[[ Records provided, beginning ]]

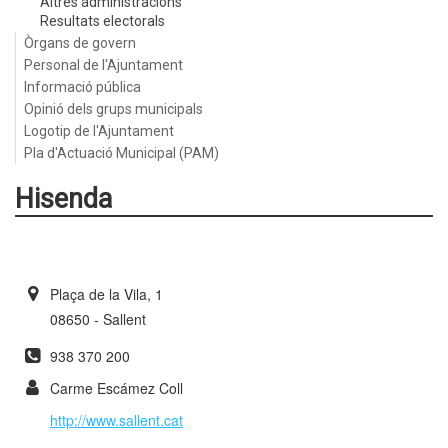
Altres administracions
Resultats electorals
Òrgans de govern
Personal de l'Ajuntament
Informació pública
Opinió dels grups municipals
Logotip de l'Ajuntament
Pla d'Actuació Municipal (PAM)
Hisenda
Plaça de la Vila, 1
08650 - Sallent
938 370 200
Carme Escámez Coll
http://www.sallent.cat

[[ Records provided, end ]]

Required action: Please retype the records above starting with the line that contains "Plaça de la Vila, 1" and stopping after the last line, changing nothing.

Exercise response:
Plaça de la Vila, 1
08650 - Sallent
938 370 200
Carme Escámez Coll
http://www.sallent.cat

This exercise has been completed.